NameTypeRequiredDescription
uidsarray<string>yesA list of at most 4096 combined source_id-s and comment_id-s in the format of source_id.comment_id. Sources don't need to belong to the current dataset - so you can request predictions of comments for a source in a different (or no) dataset. Larger lists are faster (per comment) than smaller ones.
thresholdnumbernoThe confidence threshold to filter the label results by. A number between 1.0 and 0.0. 0.0 will include all results. Set to "auto" to use auto-thresholds. If not set, the default threshold of 0.25 will be used.
labelsarray<Label>noA list of requested labels to be returned with optionally label-specific thresholds.

Where Label has the following format:

NameTypeRequiredDescription
namearray<string>yesThe name of the label to be returned, formatted as a list of hierarchical labels. For instance, the label "Parent Label > Child Label" will have the format ["Parent Label", "Child Label"].
thresholdnumbernoThe confidence threshold to use for the label. If not specified, will default to the threshold specified at the top-level.

Response Format#

NameTypeDescription
statusstringok if the request is successful, or error in case of an error. See the Overview to learn more about error responses.
predictionsarray<Prediction>A list of predictions.
modelModelInformation about the model that was used to make the predictions, in the format described here.
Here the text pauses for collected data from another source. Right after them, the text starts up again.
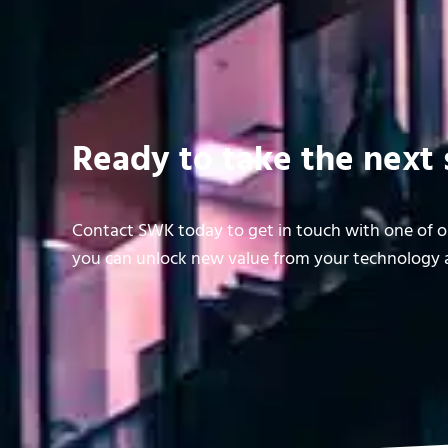
Ready to take the next 
Contact SWK today to get in touch with one of ou
you can unlock new value from your technology a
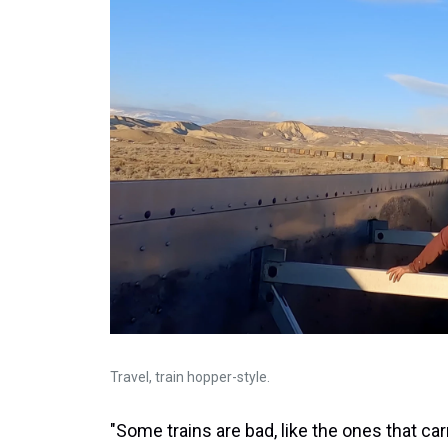
Travel, train hopper-style.
"Some trains are bad, like the ones that ca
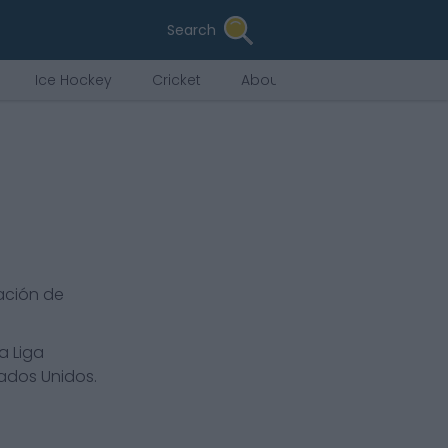
Search
Ice Hockey
Cricket
About Us
ación de
a Liga
tados Unidos.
Where Prediction has the following format:

NameTypeDescription
uidstringA combined source_id and comment_id in the format of source_id.comment_id.
labelsarray<array<Label>>A list of array<Label> in the same order as the comments in the request, where each Label has the format described here.
entitiesarray<array<Entity>>A list of array<Entity> in the same order as the comments in the request, where each Entity has a format described here.
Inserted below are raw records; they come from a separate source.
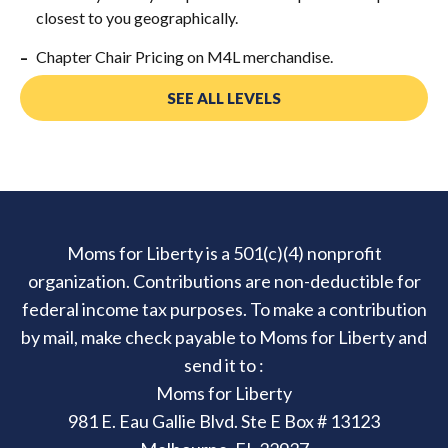
closest to you geographically.
Chapter Chair Pricing on M4L merchandise.
SEE ALL LEVELS
Moms for Liberty is a 501(c)(4) nonprofit
organization. Contributions are non-deductible for
federal income tax purposes. To make a contribution
by mail, make check payable to Moms for Liberty and
send it to :
Moms for Liberty
981 E. Eau Gallie Blvd. Ste E Box # 13123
Note: For large requests, this endpoint may take longer to respond. You should increase your client timeout.

Get model validation statistics#

GET/api/v1/datasets/<organisation>/<dataset_name>/labellers/<version>/validation
Permissions required: View labels, View sources
curl -X GET 'https://reinfer.io/api/v1/datasets/org1/collateral/labellers/latest/validation' \    -H "Authorization: Bearer $REINFER_TOKEN"
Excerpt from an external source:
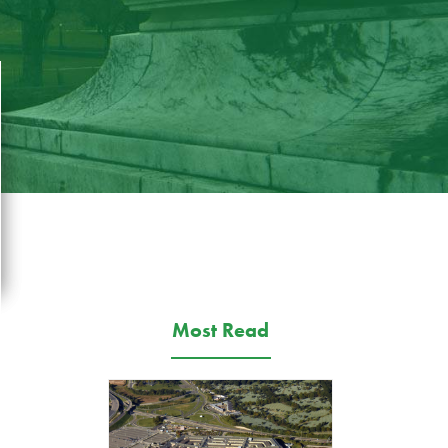
Most Read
This route returns statistics of how well a model is performing. Same statistics can be viewed in the Validation page. A model's statistics can be requested with its integer version number. You can also use the special value latest to retrieve the most recently available validation scores.

Although this endpoint accepts both pinned and not pinned model versions, we recommend querying either pinned model versions or the special value latest, as statistics are not guaranteed to be available for not pinned model versions.

The response validation object contains the following fields:

NameTypeDescription
mean_average_precision_safefloatMean Average Precision score (between 0.0 and 1.0). This field will be null if MAP is unavailable.
num_labelsnumberNumber of labels in the taxonomy (at the time the model version was pinned).
num_reviewed_commentsnumberNumber of reviewed comments in the dataset (at the time the model version was pinned).
versionnumberModel version.
num_amber_labelsnumberNumber of labels in amber warning state.
num_red_labelsnumberNumber of labels in red warning state.
dataset_qualitystringOne of "poor", "average", "good", "excellent", representing the overall dataset quality rank. Can be null if there is not enough data.
coveragefloatA fractional value of label coverage in the dataset, between 0.0 and 1.0. Can be null if there is not enough data.